TASK DIRECTIONS: Give the count of lines in the entries that include "leurs", and write nothing besides it.

Collected data
=-=-=
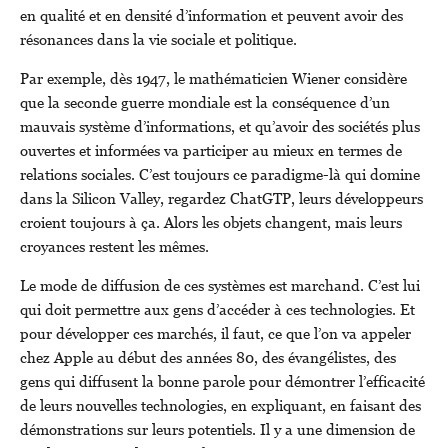
en qualité et en densité d’information et peuvent avoir des
résonances dans la vie sociale et politique.
Par exemple, dès 1947, le mathématicien Wiener considère
que la seconde guerre mondiale est la conséquence d’un
mauvais système d’informations, et qu’avoir des sociétés plus
ouvertes et informées va participer au mieux en termes de
relations sociales. C’est toujours ce paradigme-là qui domine
dans la Silicon Valley, regardez ChatGTP, leurs développeurs
croient toujours à ça. Alors les objets changent, mais leurs
croyances restent les mêmes.
Le mode de diffusion de ces systèmes est marchand. C’est lui
qui doit permettre aux gens d’accéder à ces technologies. Et
pour développer ces marchés, il faut, ce que l’on va appeler
chez Apple au début des années 80, des évangélistes, des
gens qui diffusent la bonne parole pour démontrer l’efficacité
de leurs nouvelles technologies, en expliquant, en faisant des
démonstrations sur leurs potentiels. Il y a une dimension de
=-=-=
EXERCISE ANSWER: 4